DATA FOR THE TASK ::
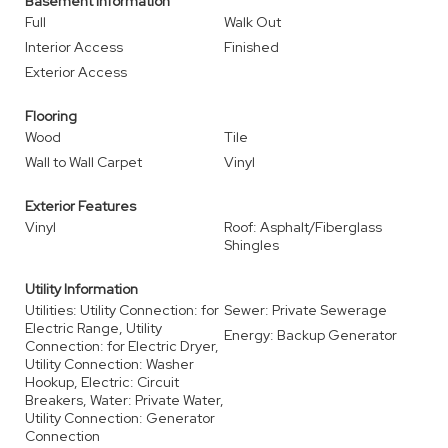
Basement Information
Full
Walk Out
Interior Access
Finished
Exterior Access
Flooring
Wood
Tile
Wall to Wall Carpet
Vinyl
Exterior Features
Vinyl
Roof: Asphalt/Fiberglass
Shingles
Utility Information
Utilities: Utility Connection: for
Sewer: Private Sewerage
Electric Range, Utility
Energy: Backup Generator
Connection: for Electric Dryer,
Utility Connection: Washer
Hookup, Electric: Circuit
Breakers, Water: Private Water,
Utility Connection: Generator
Connection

EXERCISE REQUIREMENTS :: Leave the pictures out, and restate exactly the lines from the start of the records through the one that contains "Utilities: Utility Connection: for".

SOLUTION TO THIS TASK ::
Basement Information
Full
Walk Out
Interior Access
Finished
Exterior Access
Flooring
Wood
Tile
Wall to Wall Carpet
Vinyl
Exterior Features
Vinyl
Roof: Asphalt/Fiberglass
Shingles
Utility Information
Utilities: Utility Connection: for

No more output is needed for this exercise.